Spanien, PP-Korruptionsskandal Bárcenas: Lügen, Verleugnen, Abstreiten, Geld einfordern!

Mariano Rajoy hat in seiner Eigenschaft als Partei- und Regierungsschef anscheinend seine Spanier und die gesamte Weltöffentlichkeit seit Jahren belogen. Da die Politik aber (auch) in Spanien in die Justiz erheblich einzugreifen pflegt, es werden Gerichte ausgewählt, Richter ausgetauscht, Ermittlungen verzögert, kann zur Zeit weder gesagt werden, ob es zu einer Anklage kommen wird, wann ein Verfahren stattfinden wird, mit welchem Ergebnis es enden wird und ob letztlich einer der jetzt genannten Beschuldigten verurteilt werden wird. Damit sind sie zum jetzigen Zeitpunkt alle ganz offiziell unschuldig. Das führte in Katalonien zu der absurden Situation, dass ein Beschuldigter in einem verschleppten Korruptionsprozess diesen Umstand erfolgreich dazu nutzte, berichtende Medien wegen Rufschädigung zu verklagen! Dies ging dann Ausnahmsweise super-schnell, denn es sollte ein Maulkorb-Präzedenzfall geschaffen werden.
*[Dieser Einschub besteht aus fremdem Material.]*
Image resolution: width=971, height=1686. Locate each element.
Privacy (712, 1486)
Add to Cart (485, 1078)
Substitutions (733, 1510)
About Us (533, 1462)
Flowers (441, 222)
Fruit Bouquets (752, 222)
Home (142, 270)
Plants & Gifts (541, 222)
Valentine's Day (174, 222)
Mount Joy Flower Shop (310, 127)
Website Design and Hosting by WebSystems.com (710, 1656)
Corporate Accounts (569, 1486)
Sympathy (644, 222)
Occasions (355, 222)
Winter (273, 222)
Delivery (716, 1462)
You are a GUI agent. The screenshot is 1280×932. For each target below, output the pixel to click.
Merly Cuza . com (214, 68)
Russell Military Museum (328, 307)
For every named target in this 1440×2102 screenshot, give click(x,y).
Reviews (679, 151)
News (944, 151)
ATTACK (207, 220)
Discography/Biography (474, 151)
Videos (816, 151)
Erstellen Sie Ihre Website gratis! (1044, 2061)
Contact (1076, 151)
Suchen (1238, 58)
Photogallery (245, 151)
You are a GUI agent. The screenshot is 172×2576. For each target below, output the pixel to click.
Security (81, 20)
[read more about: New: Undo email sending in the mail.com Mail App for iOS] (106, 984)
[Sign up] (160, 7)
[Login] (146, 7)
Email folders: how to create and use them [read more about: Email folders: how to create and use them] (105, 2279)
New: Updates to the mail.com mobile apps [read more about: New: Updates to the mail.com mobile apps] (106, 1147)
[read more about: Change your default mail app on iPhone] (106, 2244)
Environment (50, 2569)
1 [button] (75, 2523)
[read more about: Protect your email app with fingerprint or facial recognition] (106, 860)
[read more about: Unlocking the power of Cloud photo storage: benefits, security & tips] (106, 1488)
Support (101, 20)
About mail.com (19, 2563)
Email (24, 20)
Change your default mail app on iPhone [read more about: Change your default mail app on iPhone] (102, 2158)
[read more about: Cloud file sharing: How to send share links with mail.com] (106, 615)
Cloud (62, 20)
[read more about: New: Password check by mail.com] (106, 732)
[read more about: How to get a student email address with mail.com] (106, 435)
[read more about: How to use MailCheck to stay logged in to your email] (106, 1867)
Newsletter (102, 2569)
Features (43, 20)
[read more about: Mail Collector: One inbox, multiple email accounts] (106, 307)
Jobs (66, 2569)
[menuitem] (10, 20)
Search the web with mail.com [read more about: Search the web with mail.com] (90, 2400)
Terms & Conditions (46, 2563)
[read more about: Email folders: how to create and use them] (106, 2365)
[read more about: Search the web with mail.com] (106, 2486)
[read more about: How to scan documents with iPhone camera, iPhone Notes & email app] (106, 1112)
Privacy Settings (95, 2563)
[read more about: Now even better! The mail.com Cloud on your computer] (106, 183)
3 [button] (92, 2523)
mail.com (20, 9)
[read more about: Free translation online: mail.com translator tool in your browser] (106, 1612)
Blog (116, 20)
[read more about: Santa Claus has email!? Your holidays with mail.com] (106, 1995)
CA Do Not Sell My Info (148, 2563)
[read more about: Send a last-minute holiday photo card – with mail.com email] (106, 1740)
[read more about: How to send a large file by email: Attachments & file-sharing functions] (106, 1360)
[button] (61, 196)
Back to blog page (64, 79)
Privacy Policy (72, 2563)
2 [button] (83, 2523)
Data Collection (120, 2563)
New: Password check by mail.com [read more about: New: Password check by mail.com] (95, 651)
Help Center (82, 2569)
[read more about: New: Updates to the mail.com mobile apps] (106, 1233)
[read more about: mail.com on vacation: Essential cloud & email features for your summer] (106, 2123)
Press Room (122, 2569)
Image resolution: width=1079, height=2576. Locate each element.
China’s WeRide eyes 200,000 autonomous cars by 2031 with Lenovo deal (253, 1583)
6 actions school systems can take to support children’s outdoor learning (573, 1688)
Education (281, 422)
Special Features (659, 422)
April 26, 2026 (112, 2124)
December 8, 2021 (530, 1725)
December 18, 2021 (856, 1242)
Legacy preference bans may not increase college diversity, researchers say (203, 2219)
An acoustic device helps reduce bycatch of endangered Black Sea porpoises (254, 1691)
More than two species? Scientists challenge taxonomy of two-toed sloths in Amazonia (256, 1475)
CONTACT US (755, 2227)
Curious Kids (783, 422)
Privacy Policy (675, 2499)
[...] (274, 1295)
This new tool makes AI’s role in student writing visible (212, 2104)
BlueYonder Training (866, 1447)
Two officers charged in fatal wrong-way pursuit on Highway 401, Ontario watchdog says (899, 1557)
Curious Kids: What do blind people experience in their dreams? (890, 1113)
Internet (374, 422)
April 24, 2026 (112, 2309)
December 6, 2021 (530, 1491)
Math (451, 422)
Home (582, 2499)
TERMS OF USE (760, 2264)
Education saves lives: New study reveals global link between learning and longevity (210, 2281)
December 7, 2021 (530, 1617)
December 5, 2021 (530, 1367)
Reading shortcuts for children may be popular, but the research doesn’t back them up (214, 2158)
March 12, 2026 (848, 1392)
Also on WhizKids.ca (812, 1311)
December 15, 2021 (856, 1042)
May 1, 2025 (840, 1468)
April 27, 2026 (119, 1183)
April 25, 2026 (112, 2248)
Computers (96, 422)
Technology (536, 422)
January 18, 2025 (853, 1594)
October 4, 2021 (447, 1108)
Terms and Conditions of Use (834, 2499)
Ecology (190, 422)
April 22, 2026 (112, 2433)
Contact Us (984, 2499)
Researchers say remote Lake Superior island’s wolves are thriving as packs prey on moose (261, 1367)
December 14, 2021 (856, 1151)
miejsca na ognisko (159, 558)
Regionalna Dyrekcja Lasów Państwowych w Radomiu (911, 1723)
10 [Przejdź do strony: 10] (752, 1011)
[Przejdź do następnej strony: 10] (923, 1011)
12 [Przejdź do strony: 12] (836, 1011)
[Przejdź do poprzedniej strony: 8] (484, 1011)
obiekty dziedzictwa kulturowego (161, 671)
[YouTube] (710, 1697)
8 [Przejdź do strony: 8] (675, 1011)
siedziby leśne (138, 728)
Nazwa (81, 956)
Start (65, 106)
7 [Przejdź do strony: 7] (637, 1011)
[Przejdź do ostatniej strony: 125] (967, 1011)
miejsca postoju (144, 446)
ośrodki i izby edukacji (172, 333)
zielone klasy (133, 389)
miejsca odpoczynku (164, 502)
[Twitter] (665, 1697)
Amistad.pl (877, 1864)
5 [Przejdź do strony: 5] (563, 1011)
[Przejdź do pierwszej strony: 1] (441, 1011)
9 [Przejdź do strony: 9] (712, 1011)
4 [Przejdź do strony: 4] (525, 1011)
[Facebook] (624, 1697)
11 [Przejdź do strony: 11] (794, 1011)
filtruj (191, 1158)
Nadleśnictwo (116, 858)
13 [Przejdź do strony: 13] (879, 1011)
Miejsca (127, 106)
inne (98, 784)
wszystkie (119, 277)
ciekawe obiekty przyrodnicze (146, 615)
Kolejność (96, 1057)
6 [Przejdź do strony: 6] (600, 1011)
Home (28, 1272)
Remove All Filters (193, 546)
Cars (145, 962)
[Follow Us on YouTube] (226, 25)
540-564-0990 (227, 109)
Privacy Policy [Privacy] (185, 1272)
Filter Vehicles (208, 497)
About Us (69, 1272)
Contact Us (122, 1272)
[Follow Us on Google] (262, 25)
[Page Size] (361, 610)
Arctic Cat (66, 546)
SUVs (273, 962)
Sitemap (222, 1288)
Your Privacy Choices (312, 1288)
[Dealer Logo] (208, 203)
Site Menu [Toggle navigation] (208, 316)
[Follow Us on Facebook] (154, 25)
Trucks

Spanische Medien veröffentlichten Beweise für Rajoys Beteiligung. Die Parteispitzen der Partido Popular (PP) sollen durch eine „doppelte Buchführung“  regelmäßig, zum Teil vierteljährlich, monatlich oder jährlich Schwarzgelder in Bar im Briefumschlag erhalten haben. Einzelne PP-Politiker sollen für „Einzelleistungen“ von Bauunternehmern Bargelder in Höhe von mehreren hunderttausend Euro erhalten haben. Dies wird auch der Generalsekretärin der PP María Dolores de Cospedal vorgeworfen, für „einen baulichen Gefallen in Toledo“, und von ihr (natürlich) absolut geleugnet, wie generell alles geleugnet wird, was irgendwie mit Luis Bárcenas zusammenhängt.

Halten wir also fest:
Ex-Schatzmeister Luis Bárcenas bekam bis Anfang diesen Jahres eine gehaltsähnliche, feste, monatliche Zahlung und wurde durch die PP sozialversichert. Er sei aber seit über einem Jahr nicht mehr Angestellter der PP gewesen. Der Ex-Angestellte hatte bis Anfang diesen Jahres ein Büro in der Parteizentrale in Madrid. Er hatte trotz der laufenden Ermittlungen jederzeit direkten Zugang zum Partei- und Regierungsschef Mariano Rajoy. Die PP bezahlte ihm seine Anwälte. Noch in U-Haft, in der er seit einem Monat sitzt, hätten ihm Anwälte der PP für sein Schweigen 500.000 €, dazu ein Viertel der illegalen Gelder in der Schweiz zugesichert. (Witzigerweise impliziert dies, dass die PP anscheinend die anderen drei Viertel des Geldes, mit dem sie nach eigener Aussage nichts zu tun hat und dessen Herkunft sie nicht kennt, trotzdem für sich beansprucht?) Dabei sind mindestens 40 Millionen bekannt. Welche Beträge Bárcenas auf anderen Schweizer Konten oder in anderen Ländern gebunkert hat, das ist nicht bekannt. (Rajoy könnte dies wohl wissen, aber das ist wieder mal so eine böse Unterstellung von mir?)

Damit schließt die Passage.